* What to work on: For the listing below, report all lines that hold the word "help".
Content starts
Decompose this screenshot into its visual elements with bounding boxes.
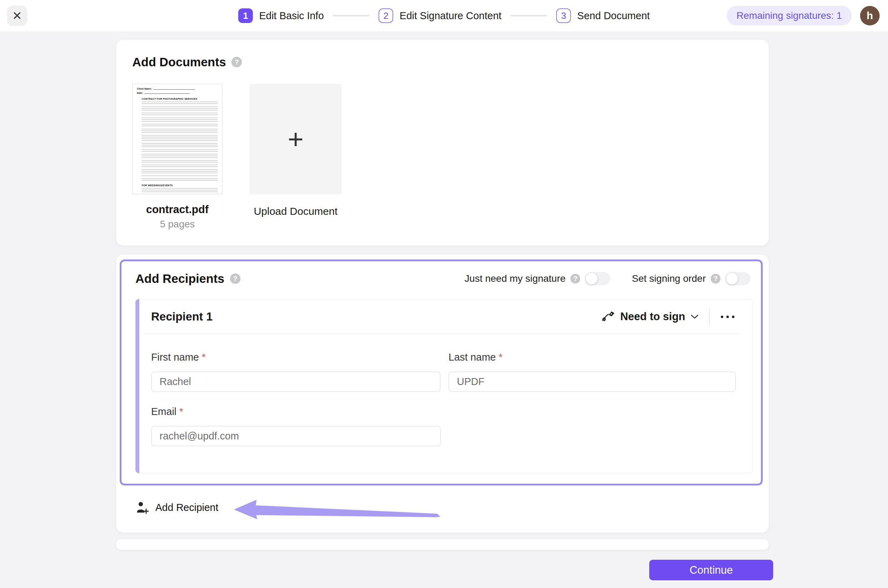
help-icon[interactable]: ? [711,274,721,284]
just-need-my-signature-toggle-group: Just need my signature ? [465,272,611,285]
last-name-input[interactable] [449,371,736,392]
top-bar: ✕ 1 Edit Basic Info 2 Edit Signature Con… [0,0,888,32]
add-recipients-card: Add Recipients ? Just need my signature … [116,255,769,532]
required-star: * [179,406,183,417]
dot-icon [726,316,729,318]
last-name-label: Last name [449,351,496,363]
add-recipient-label: Add Recipient [155,502,218,513]
upload-document-item: + Upload Document [250,84,342,217]
step-2-label: Edit Signature Content [400,10,501,22]
dot-icon [721,316,723,318]
step-connector [511,15,547,16]
stepper: 1 Edit Basic Info 2 Edit Signature Conte… [238,0,650,32]
thumb-date-label: Date: [137,92,143,94]
help-icon[interactable]: ? [570,274,580,284]
plus-icon: + [287,126,304,153]
step-edit-signature-content[interactable]: 2 Edit Signature Content [379,8,501,23]
close-button[interactable]: ✕ [7,6,27,26]
chevron-down-icon [690,314,699,320]
close-icon: ✕ [12,9,23,22]
document-page-count: 5 pages [160,219,195,230]
set-signing-order-label: Set signing order [632,273,706,284]
thumb-client-name-label: Client Name: [137,87,152,90]
set-signing-order-toggle-group: Set signing order ? [632,272,751,285]
required-star: * [202,351,206,363]
step-3-badge: 3 [556,8,571,23]
add-documents-card: Add Documents ? Client Name: Date: CONTR… [116,40,769,246]
add-recipients-highlight: Add Recipients ? Just need my signature … [120,260,763,486]
email-field-group: Email* [151,406,441,446]
email-label: Email [151,406,177,417]
first-name-input[interactable] [151,371,441,392]
set-signing-order-switch[interactable] [725,272,751,285]
recipient-card: Recipient 1 Need to sign [135,299,753,473]
avatar[interactable]: h [860,6,880,26]
recipient-more-menu[interactable] [719,312,736,321]
continue-button[interactable]: Continue [649,560,773,580]
just-need-my-signature-label: Just need my signature [465,273,566,284]
document-item: Client Name: Date: CONTRACT FOR PHOTOGRA… [132,84,222,230]
step-2-badge: 2 [379,8,393,23]
step-connector [333,15,370,16]
recipient-role-dropdown[interactable]: Need to sign [601,310,699,323]
remaining-signatures-badge: Remaining signatures: 1 [727,6,852,26]
document-name: contract.pdf [146,203,208,216]
next-section-card-edge [116,539,769,550]
document-thumbnail[interactable]: Client Name: Date: CONTRACT FOR PHOTOGRA… [132,84,222,194]
signature-pen-icon [601,311,616,322]
thumb-heading: CONTRACT FOR PHOTOGRAPHIC SERVICES [142,98,218,100]
recipient-accent-bar [135,299,139,473]
recipient-role-label: Need to sign [620,310,685,323]
help-icon[interactable]: ? [230,273,241,284]
just-need-my-signature-switch[interactable] [585,272,610,285]
first-name-field-group: First name* [151,351,441,392]
add-recipient-button[interactable]: Add Recipient [136,501,218,514]
help-icon[interactable]: ? [232,57,242,67]
add-recipients-title: Add Recipients [135,272,224,286]
upload-document-label: Upload Document [254,206,337,217]
first-name-label: First name [151,351,199,363]
step-1-badge: 1 [238,8,253,23]
sign-document-screen: ✕ 1 Edit Basic Info 2 Edit Signature Con… [0,0,888,588]
divider [709,309,710,324]
step-1-label: Edit Basic Info [259,10,324,22]
upload-document-tile[interactable]: + [250,84,342,194]
step-3-label: Send Document [577,10,650,22]
step-send-document[interactable]: 3 Send Document [556,8,650,23]
thumb-subheading: FOR WEDDINGS/EVENTS [142,184,218,187]
topbar-right: Remaining signatures: 1 h [727,0,880,32]
required-star: * [498,351,502,363]
last-name-field-group: Last name* [449,351,736,392]
add-documents-title: Add Documents [132,55,226,69]
add-user-icon [136,501,149,514]
email-input[interactable] [151,426,441,446]
step-edit-basic-info[interactable]: 1 Edit Basic Info [238,8,324,23]
recipient-name: Recipient 1 [151,310,212,323]
dot-icon [732,316,734,318]
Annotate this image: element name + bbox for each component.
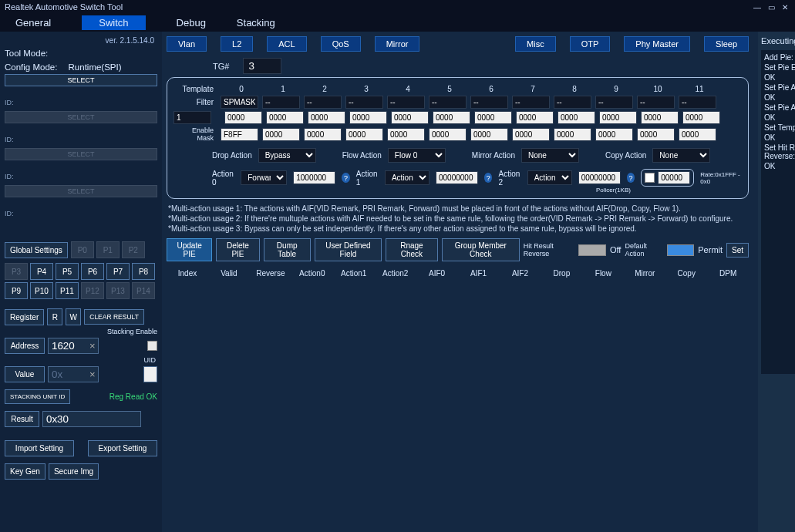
value-cell-2[interactable] [308, 111, 345, 124]
clear-address-icon[interactable]: × [89, 340, 96, 352]
menu-stacking[interactable]: Stacking [237, 17, 275, 29]
mask-cell-0[interactable] [221, 128, 258, 141]
secure-img-button[interactable]: Secure Img [49, 463, 99, 480]
value-cell-0[interactable] [224, 111, 262, 124]
drop-action-select[interactable]: Bypass [258, 148, 316, 163]
action2-value[interactable] [578, 171, 621, 184]
filter-cell-10[interactable] [637, 96, 675, 109]
tab-misc[interactable]: Misc [515, 36, 556, 52]
w-button[interactable]: W [66, 308, 81, 325]
value-cell-6[interactable] [474, 111, 512, 124]
mask-cell-5[interactable] [429, 128, 467, 141]
action2-select[interactable]: Action [527, 170, 572, 185]
filter-cell-6[interactable] [470, 96, 508, 109]
action1-select[interactable]: Action [385, 170, 430, 185]
mask-cell-9[interactable] [595, 128, 633, 141]
stacking-unitid-button[interactable]: STACKING UNIT ID [5, 389, 70, 404]
help-icon-0[interactable]: ? [342, 173, 350, 183]
set-button[interactable]: Set [726, 243, 749, 258]
maximize-icon[interactable]: ▭ [766, 2, 776, 12]
address-button[interactable]: Address [5, 338, 45, 354]
register-button[interactable]: Register [5, 309, 44, 325]
clear-value-icon[interactable]: × [89, 369, 96, 380]
tab-qos[interactable]: QoS [321, 36, 361, 52]
export-setting-button[interactable]: Export Setting [88, 440, 157, 456]
filter-cell-7[interactable] [512, 96, 550, 109]
mask-cell-7[interactable] [512, 128, 550, 141]
port-p4[interactable]: P4 [30, 263, 53, 280]
mask-cell-10[interactable] [637, 128, 675, 141]
dump-table-button[interactable]: Dump Table [264, 238, 311, 261]
mask-cell-8[interactable] [554, 128, 591, 141]
filter-cell-3[interactable] [345, 96, 383, 109]
filter-cell-0[interactable] [221, 96, 258, 109]
value-cell-4[interactable] [391, 111, 429, 124]
port-p9[interactable]: P9 [5, 282, 28, 299]
action0-select[interactable]: Forward [241, 170, 287, 185]
tab-sleep[interactable]: Sleep [704, 36, 749, 52]
row1-first[interactable] [173, 111, 211, 124]
stacking-enable-checkbox[interactable] [147, 341, 157, 351]
select-button-1[interactable]: SELECT [5, 74, 157, 86]
menu-general[interactable]: General [15, 17, 51, 29]
group-member-check-button[interactable]: Group Member Check [442, 238, 520, 261]
port-p5[interactable]: P5 [56, 263, 79, 280]
mask-cell-2[interactable] [304, 128, 342, 141]
value-cell-8[interactable] [558, 111, 595, 124]
value-cell-10[interactable] [641, 111, 679, 124]
value-cell-1[interactable] [266, 111, 304, 124]
clear-result-button[interactable]: CLEAR RESULT [84, 309, 144, 325]
result-button[interactable]: Result [5, 411, 39, 427]
tab-mirror[interactable]: Mirror [375, 36, 420, 52]
value-cell-11[interactable] [682, 111, 720, 124]
menu-switch[interactable]: Switch [82, 15, 145, 30]
tab-otp[interactable]: OTP [570, 36, 611, 52]
copy-action-select[interactable]: None [652, 148, 710, 163]
action0-value[interactable] [293, 171, 335, 184]
minimize-icon[interactable]: — [752, 2, 763, 12]
filter-cell-9[interactable] [595, 96, 633, 109]
tab-vlan[interactable]: Vlan [167, 36, 207, 52]
value-cell-9[interactable] [599, 111, 637, 124]
tab-phy[interactable]: Phy Master [624, 36, 690, 52]
udf-button[interactable]: User Defined Field [315, 238, 382, 261]
value-cell-5[interactable] [433, 111, 470, 124]
flow-action-select[interactable]: Flow 0 [388, 148, 446, 163]
policer-value[interactable] [658, 171, 690, 184]
close-icon[interactable]: ✕ [780, 2, 790, 12]
filter-cell-8[interactable] [554, 96, 591, 109]
help-icon-1[interactable]: ? [484, 173, 493, 183]
mask-cell-3[interactable] [345, 128, 383, 141]
mirror-action-select[interactable]: None [521, 148, 579, 163]
mask-cell-6[interactable] [470, 128, 508, 141]
uid-input[interactable] [143, 366, 157, 382]
port-p8[interactable]: P8 [132, 263, 155, 280]
mask-cell-1[interactable] [262, 128, 300, 141]
tg-input[interactable] [243, 58, 281, 74]
result-input[interactable] [42, 411, 141, 427]
filter-cell-4[interactable] [387, 96, 425, 109]
port-p10[interactable]: P10 [30, 282, 53, 299]
range-check-button[interactable]: Rnage Check [386, 238, 438, 261]
menu-debug[interactable]: Debug [177, 17, 206, 29]
port-p11[interactable]: P11 [56, 282, 79, 299]
filter-cell-11[interactable] [679, 96, 716, 109]
port-p7[interactable]: P7 [106, 263, 130, 280]
delete-pie-button[interactable]: Delete PIE [216, 238, 259, 261]
tab-l2[interactable]: L2 [221, 36, 253, 52]
import-setting-button[interactable]: Import Setting [5, 440, 74, 456]
global-settings-button[interactable]: Global Settings [5, 242, 68, 258]
port-p6[interactable]: P6 [81, 263, 104, 280]
help-icon-2[interactable]: ? [627, 173, 635, 183]
default-action-toggle[interactable] [667, 244, 695, 256]
value-cell-3[interactable] [349, 111, 387, 124]
hit-reverse-toggle[interactable] [578, 244, 606, 256]
filter-cell-2[interactable] [304, 96, 342, 109]
mask-cell-11[interactable] [679, 128, 716, 141]
filter-cell-5[interactable] [429, 96, 467, 109]
tab-acl[interactable]: ACL [267, 36, 306, 52]
filter-cell-1[interactable] [262, 96, 300, 109]
policer-checkbox[interactable] [645, 173, 655, 183]
value-button[interactable]: Value [5, 366, 45, 382]
keygen-button[interactable]: Key Gen [5, 463, 45, 480]
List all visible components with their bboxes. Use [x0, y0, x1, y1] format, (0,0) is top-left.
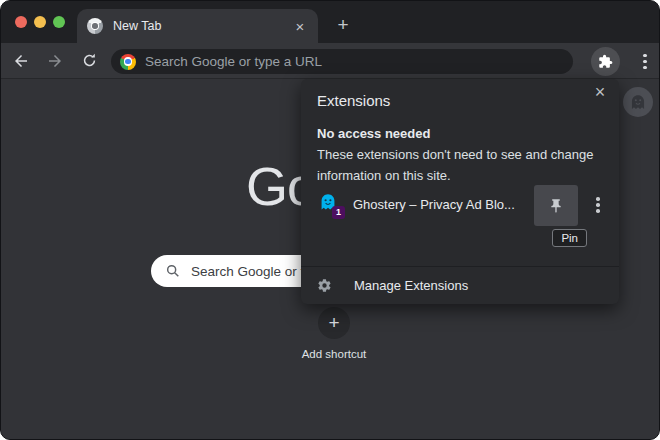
search-icon: [165, 263, 181, 279]
back-button[interactable]: [7, 47, 35, 75]
extension-badge: 1: [332, 206, 345, 219]
titlebar: New Tab × +: [1, 1, 659, 43]
popup-title: Extensions: [317, 92, 390, 109]
pushpin-icon: [548, 198, 564, 214]
tab-title: New Tab: [113, 19, 292, 33]
chrome-favicon-color-icon: [120, 54, 136, 70]
pin-tooltip: Pin: [552, 229, 587, 247]
tab-close-icon[interactable]: ×: [292, 19, 308, 34]
forward-arrow-icon: [46, 52, 64, 70]
minimize-window-button[interactable]: [34, 16, 46, 28]
kebab-menu-icon: [596, 197, 600, 213]
zoom-window-button[interactable]: [53, 16, 65, 28]
extension-options-button[interactable]: [585, 191, 611, 219]
popup-section-body: These extensions don't need to see and c…: [317, 145, 607, 186]
extension-row-ghostery[interactable]: 1 Ghostery – Privacy Ad Blo...: [301, 184, 619, 226]
forward-button[interactable]: [41, 47, 69, 75]
extension-name: Ghostery – Privacy Ad Blo...: [353, 197, 515, 212]
chrome-favicon-gray-icon: [87, 18, 103, 34]
close-window-button[interactable]: [15, 16, 27, 28]
new-tab-button[interactable]: +: [331, 13, 355, 37]
puzzle-icon: [598, 54, 613, 69]
add-shortcut-label: Add shortcut: [284, 348, 384, 360]
browser-window: New Tab × + Search Google or type a URL: [0, 0, 660, 440]
ghost-avatar-icon: [627, 91, 649, 113]
kebab-menu-icon: [643, 54, 647, 70]
pin-extension-button[interactable]: [534, 185, 578, 226]
ghostery-icon: 1: [317, 192, 343, 218]
omnibox[interactable]: Search Google or type a URL: [111, 49, 573, 74]
popup-section-heading: No access needed: [317, 126, 430, 141]
add-shortcut-plus-icon[interactable]: +: [318, 307, 350, 339]
profile-avatar[interactable]: [623, 87, 653, 117]
extensions-popup: × Extensions No access needed These exte…: [301, 79, 619, 304]
omnibox-placeholder: Search Google or type a URL: [145, 54, 322, 69]
add-shortcut[interactable]: + Add shortcut: [284, 307, 384, 360]
manage-extensions-item[interactable]: Manage Extensions: [301, 267, 619, 304]
back-arrow-icon: [12, 52, 30, 70]
browser-menu-button[interactable]: [631, 47, 659, 76]
popup-close-icon[interactable]: ×: [591, 82, 609, 103]
extensions-toolbar-button[interactable]: [591, 47, 620, 76]
toolbar: Search Google or type a URL: [1, 43, 659, 79]
tab-new-tab[interactable]: New Tab ×: [77, 9, 318, 43]
gear-icon: [317, 278, 332, 293]
manage-extensions-label: Manage Extensions: [354, 278, 468, 293]
reload-icon: [81, 52, 98, 69]
reload-button[interactable]: [75, 47, 103, 75]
Content ends
* Task output:
help-icon[interactable]: ? [711,274,721,284]
help-icon[interactable]: ? [570,274,580,284]
help-icon[interactable]: ? [230,273,241,284]
help-icon[interactable]: ? [232,57,242,67]
help-icon-0[interactable]: ? [342, 173, 350, 183]
help-icon-1[interactable]: ? [484, 173, 493, 183]
help-icon-2[interactable]: ? [627, 173, 635, 183]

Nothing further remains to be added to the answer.